## Assigned task
Would it be possible to output exactly, and only, the lines below from the one holding "Entreprise de pose" to the last line, both included, with every picture left out?

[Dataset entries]
((
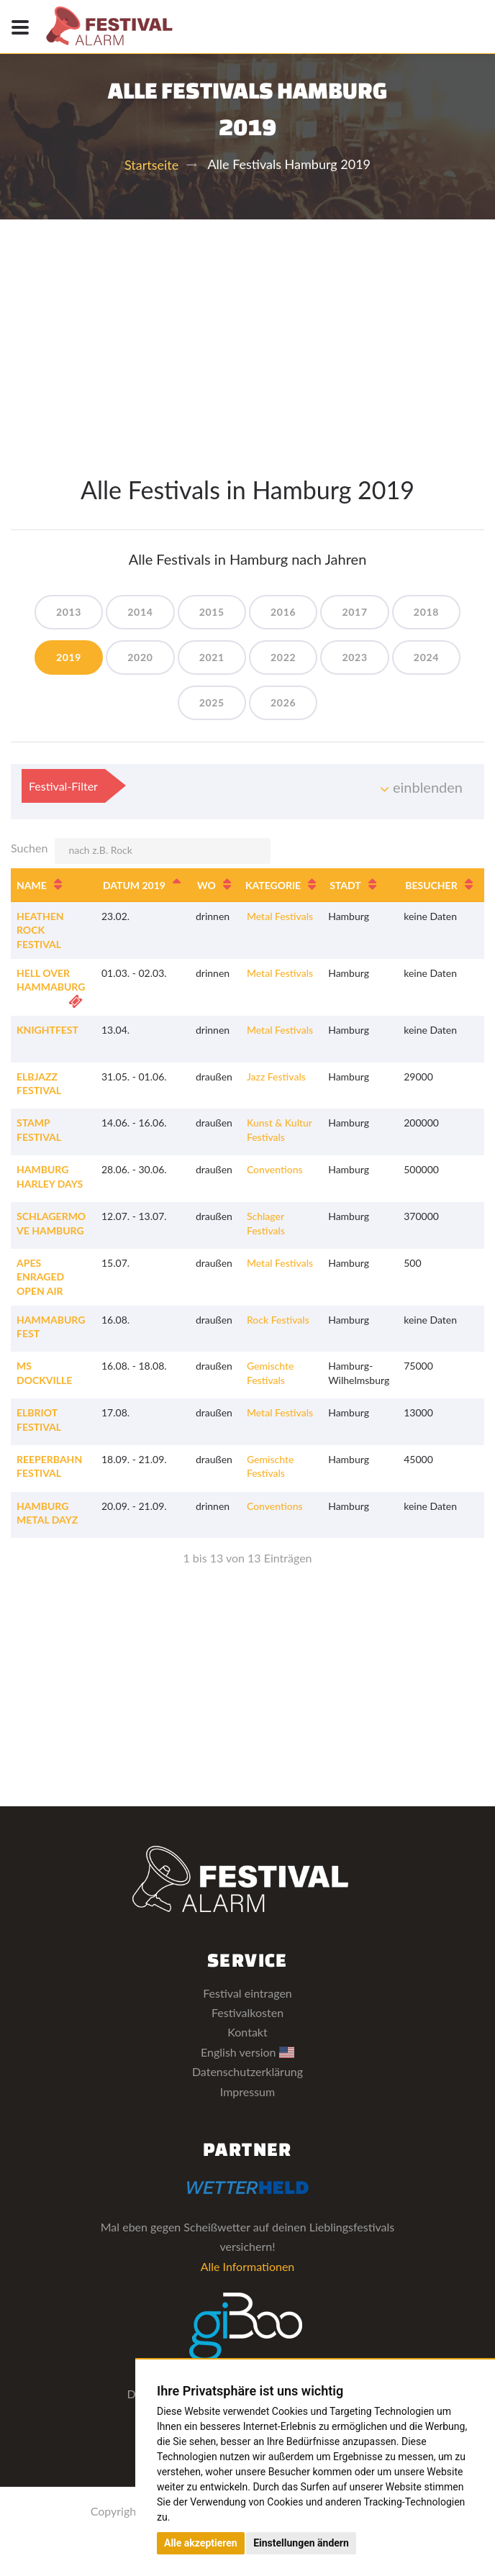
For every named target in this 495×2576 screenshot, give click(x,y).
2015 (211, 612)
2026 (283, 702)
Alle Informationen (248, 2266)
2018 (426, 612)
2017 (354, 612)
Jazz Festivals (276, 1076)
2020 (140, 657)
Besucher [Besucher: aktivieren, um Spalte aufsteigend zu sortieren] (431, 885)
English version (247, 2052)
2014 (140, 612)
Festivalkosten (247, 2012)
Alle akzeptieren (200, 2543)
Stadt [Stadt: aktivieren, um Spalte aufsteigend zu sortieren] (345, 885)
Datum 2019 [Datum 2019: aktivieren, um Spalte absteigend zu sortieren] (134, 885)
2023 (354, 657)
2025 (211, 702)
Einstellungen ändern (301, 2543)
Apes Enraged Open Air (40, 1277)
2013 (68, 612)
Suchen (141, 851)
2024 (426, 657)
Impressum (247, 2091)
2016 (283, 612)
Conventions (275, 1169)
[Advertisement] (247, 327)
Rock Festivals (278, 1320)
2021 (211, 657)
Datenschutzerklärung (247, 2071)
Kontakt (247, 2032)
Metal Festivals (280, 916)
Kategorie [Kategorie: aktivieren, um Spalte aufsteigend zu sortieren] (273, 885)
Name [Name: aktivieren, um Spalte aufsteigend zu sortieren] (32, 885)
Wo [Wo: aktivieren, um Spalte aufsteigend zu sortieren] (206, 885)
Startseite (151, 165)
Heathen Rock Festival (40, 930)
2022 (283, 657)
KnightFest (47, 1030)
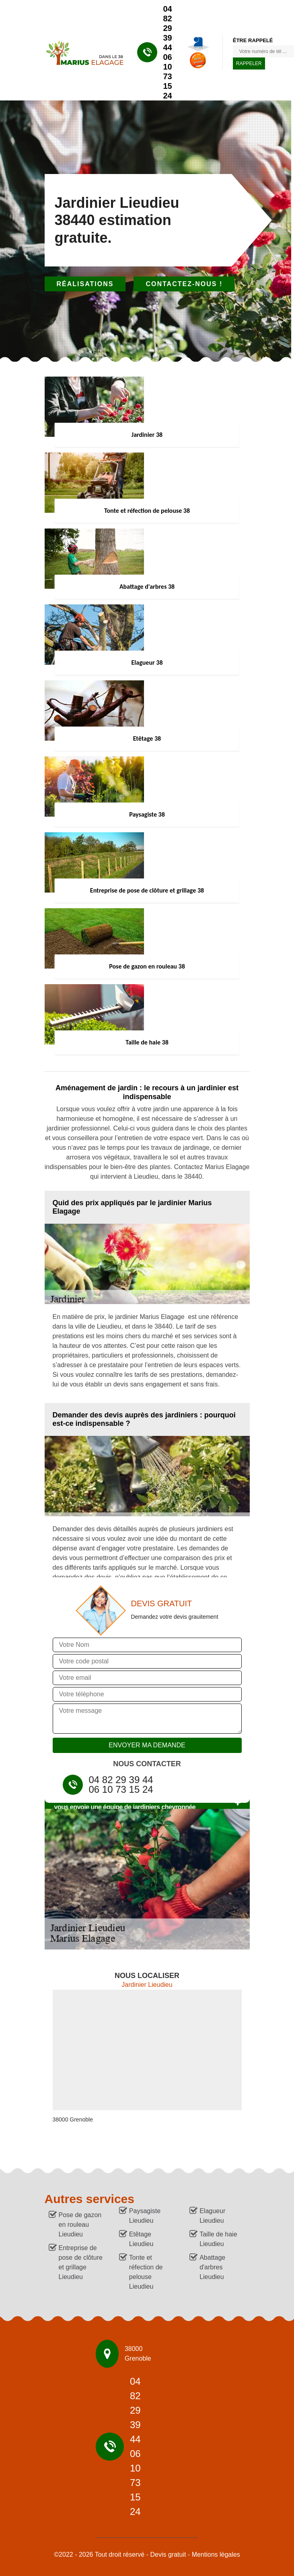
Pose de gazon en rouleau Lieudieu (80, 2225)
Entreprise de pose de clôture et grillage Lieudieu (81, 2262)
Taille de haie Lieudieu (218, 2239)
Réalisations (85, 284)
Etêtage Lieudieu (141, 2239)
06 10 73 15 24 (167, 76)
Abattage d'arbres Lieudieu (212, 2267)
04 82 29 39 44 (167, 28)
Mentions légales (216, 2554)
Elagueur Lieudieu (212, 2215)
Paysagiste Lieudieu (144, 2215)
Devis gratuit (168, 2554)
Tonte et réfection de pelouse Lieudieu (146, 2272)
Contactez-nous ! (184, 284)
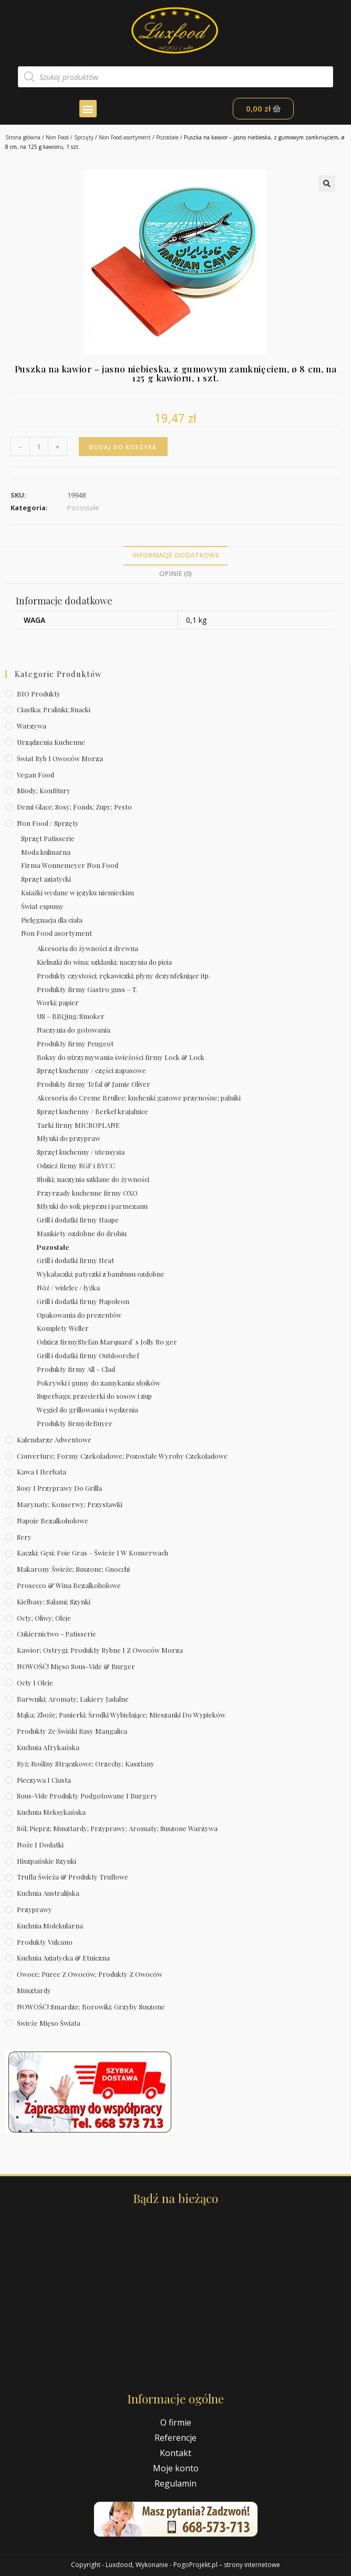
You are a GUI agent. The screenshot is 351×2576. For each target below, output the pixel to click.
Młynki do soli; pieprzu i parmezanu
))
## Response for this exercise
Entreprise de pose de clôture et grillage Lieudieu (81, 2262)
Taille de haie Lieudieu (218, 2239)
Réalisations (85, 284)
Etêtage Lieudieu (141, 2239)
06 10 73 15 24 (167, 76)
Abattage d'arbres Lieudieu (212, 2267)
04 82 29 39 44 (167, 28)
Mentions légales (216, 2554)
Elagueur Lieudieu (212, 2215)
Paysagiste Lieudieu (144, 2215)
Devis gratuit (168, 2554)
Tonte et réfection de pelouse Lieudieu (146, 2272)
Contactez-nous ! (184, 284)
You are a GUI agent. The screenshot is 351×2576. For each target below, output the pixel to click.
Młynki do soli; pieprzu i parmezanu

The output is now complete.